3° giornata passo dello Stelvio


La lunga ascesa è stato un braccio di ferro tra me Daniele Guarducci ed Emilio Castellucci, per quasi due ore siamo andati insieme, il mio cuore era stabile tra i 135/145 battiti, ampiamente entro la soglia, anche gli altri non davano segno di cedimento.


Pian piano a circa 5 km dalla vetta Emilio ha cominciato a “perdere le nostre ruote” , io e Daniel abbiamo continuato del nostro passo, siamo entrambi dei passisti con le stesse caratteristiche, Daniele è più giovane e forse anche un po’ più asciutto; per cui, malgrado la classe che mi contraddistingue, alla lunga, si sa, il ciclismo non perdona.


A circa due km dalla vetta Daniele mi ha preso qualche metro di vantaggio, anche se avevo mangiato un po’ di zuccheri, mi sentivo abbastanza debole, il cuore era aumentato ma sempre entro la soglia, mi sono difeso, ma avevo perso al passo circa 90 secondi da Daniele che dopo la terza giornata mi superva in classifica di un minuto preciso.

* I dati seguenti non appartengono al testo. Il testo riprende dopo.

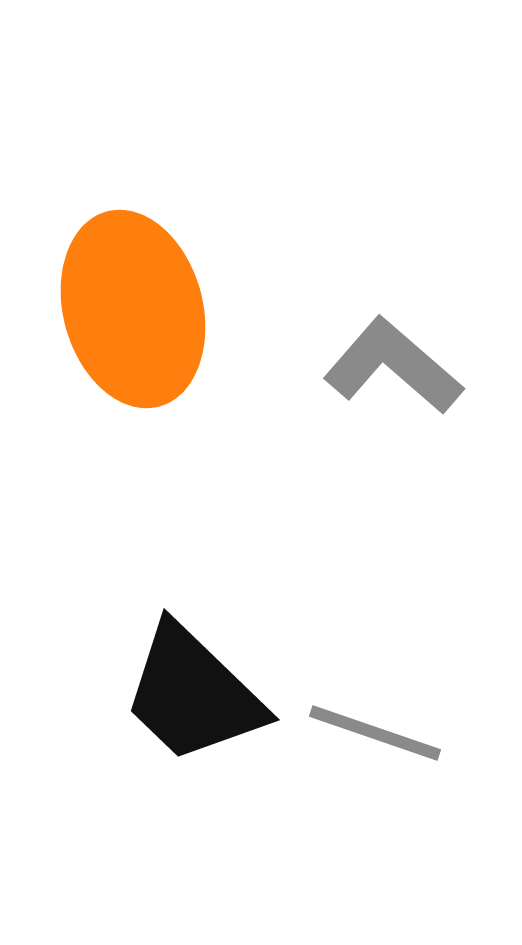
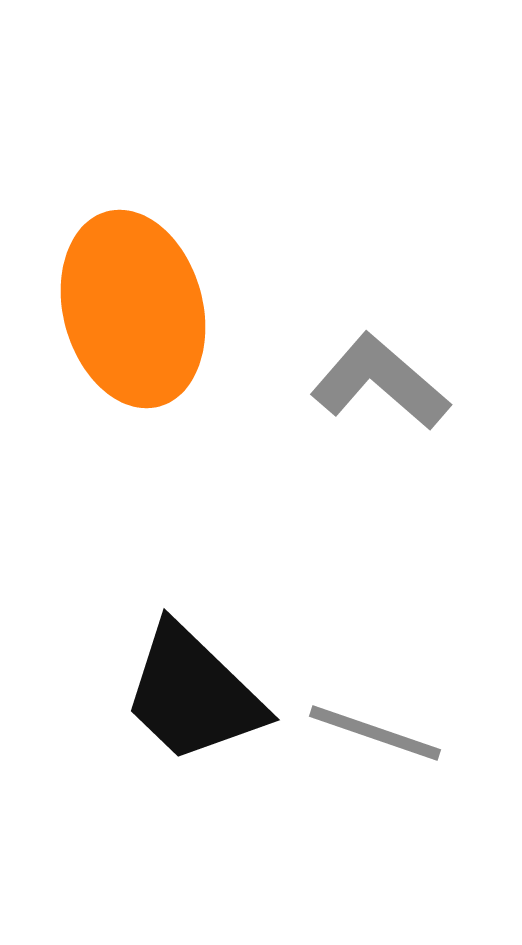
gray L-shape: moved 13 px left, 16 px down
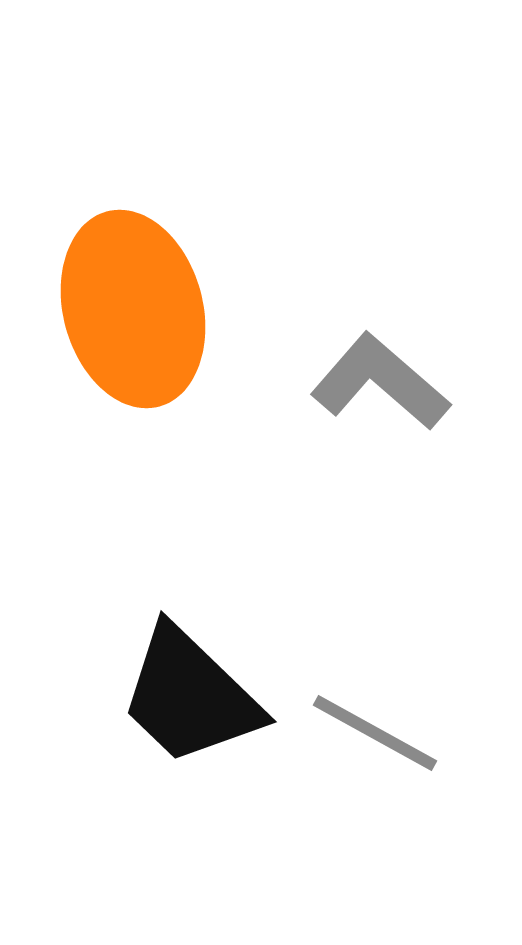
black trapezoid: moved 3 px left, 2 px down
gray line: rotated 10 degrees clockwise
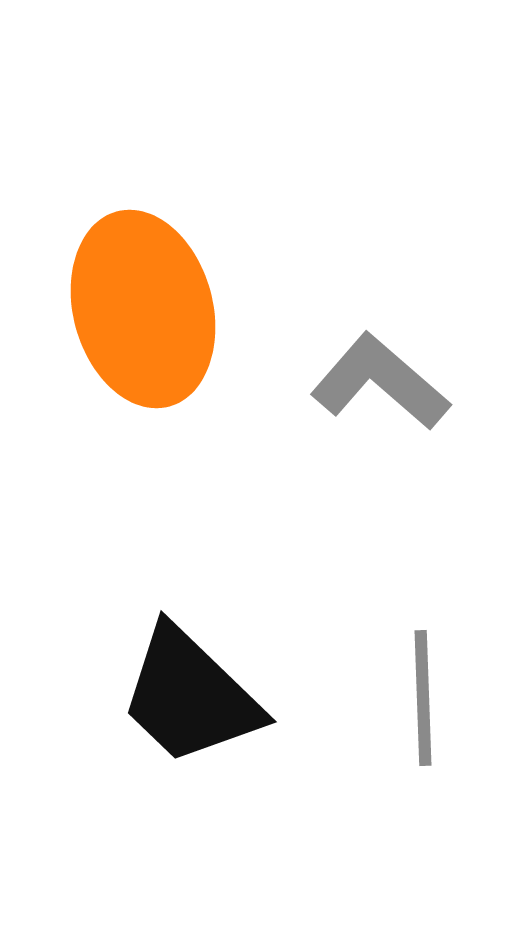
orange ellipse: moved 10 px right
gray line: moved 48 px right, 35 px up; rotated 59 degrees clockwise
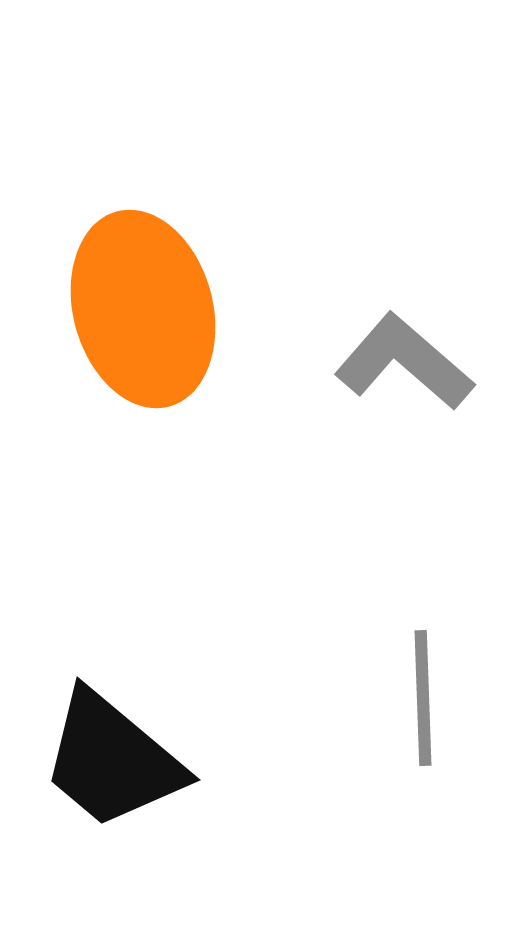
gray L-shape: moved 24 px right, 20 px up
black trapezoid: moved 78 px left, 64 px down; rotated 4 degrees counterclockwise
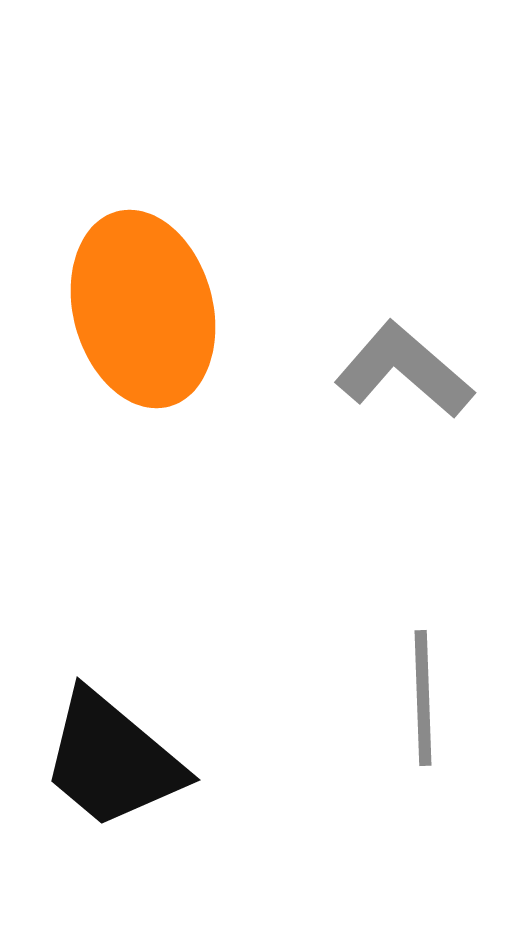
gray L-shape: moved 8 px down
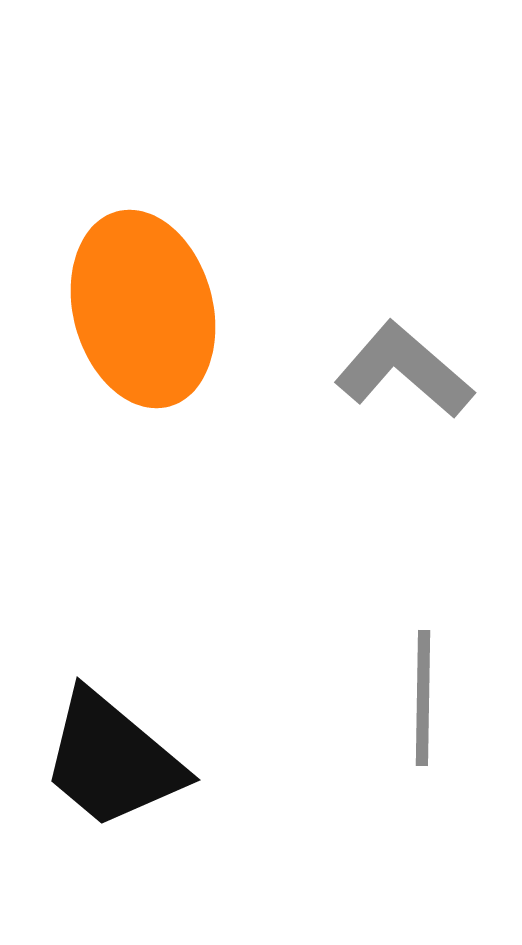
gray line: rotated 3 degrees clockwise
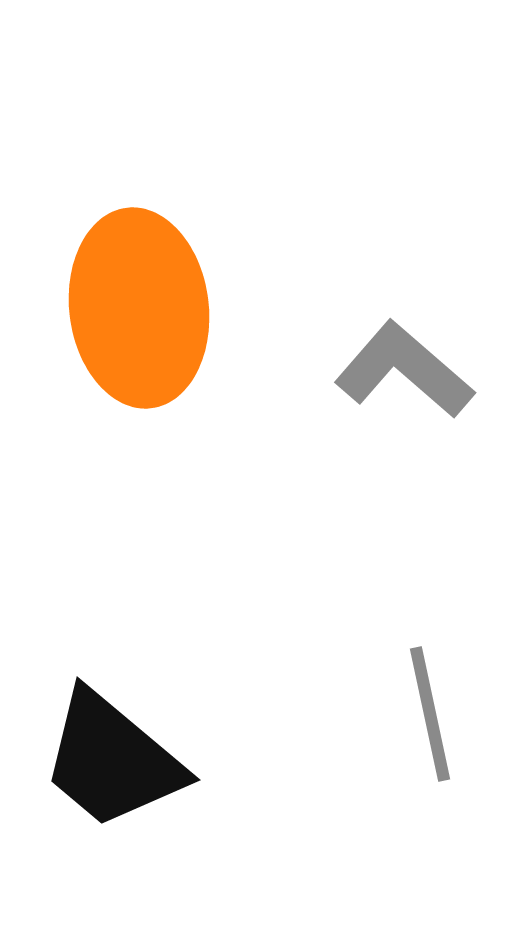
orange ellipse: moved 4 px left, 1 px up; rotated 8 degrees clockwise
gray line: moved 7 px right, 16 px down; rotated 13 degrees counterclockwise
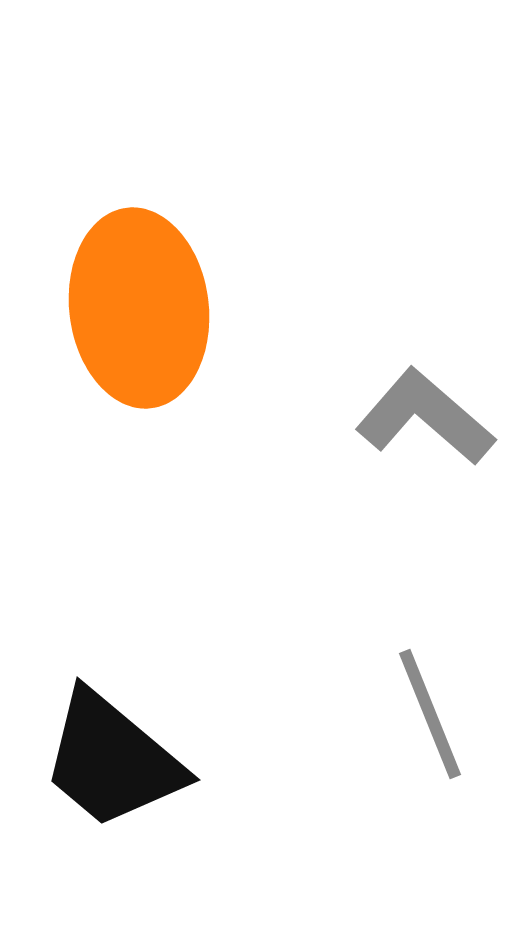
gray L-shape: moved 21 px right, 47 px down
gray line: rotated 10 degrees counterclockwise
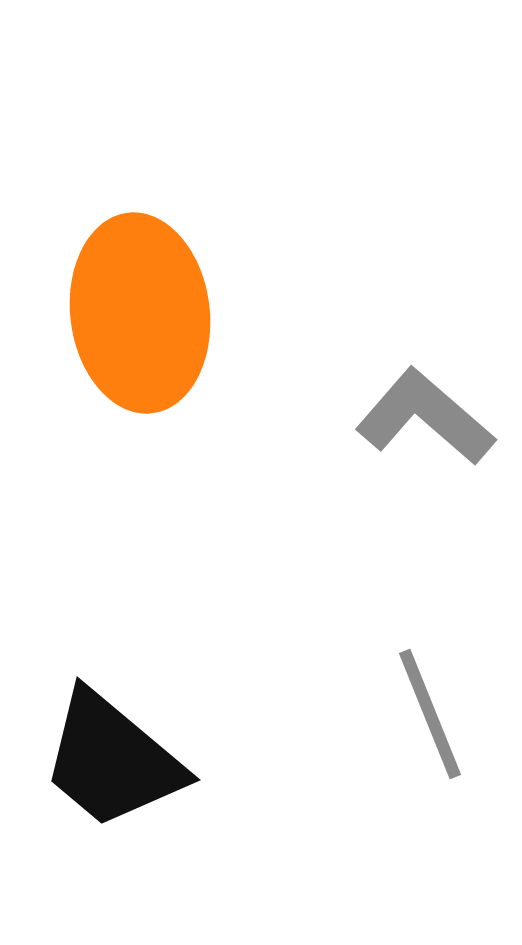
orange ellipse: moved 1 px right, 5 px down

Castellucci invece aveva perso oltre 7 minuti da me, per cui anch’egli ormai non poteva più recuperare l’handicap, Chianese aveva recuperato un paio di minuti, il Masi aveva presa comodo ed aveva impiegato quasi 3 ore.


Ho fatto la discesa in compagnia della bolognese Nadia Rimondi, che ha molta classe nel disegnare le curve,suo marito (credo) si è dimostrato, però, ancora più abile, mi ha superato e staccato di qualche secondo.


Dopocena Castellucci non sapeva spiegarsi come mai pur non essendo andato in crisi aveva ceduto: “mi sentivo come vuoto di forze; certo se vado dal medico mi dice che a 68 anni, a 2500 metri, con l’aria rarefatta e sotto sforzo è normale non sentirsi al top” sempre saggio il professore.


Il mercoledì era come tradizione il di riposo, e assieme a Daniele e al Masi siamo andati a Rovereto a vedere il Museo di arte moderna, molto bello specie la struttura architettonica, per quanto riguarda le opere diciamo che, malgrado fossimo psicologicamente preparati, siamo usciti un po’ interdetti.


Molto più “fruibile” si è rivelato il museo Caproni della aeronautica, vicino a Trento.


Nel frattempo Vancelli aveva dovuto abbandonare il giro; il figlioletto di tre anni era stato ricoverato, il piccolo è stato sottoposto ad intervento chirurgico e sta bene.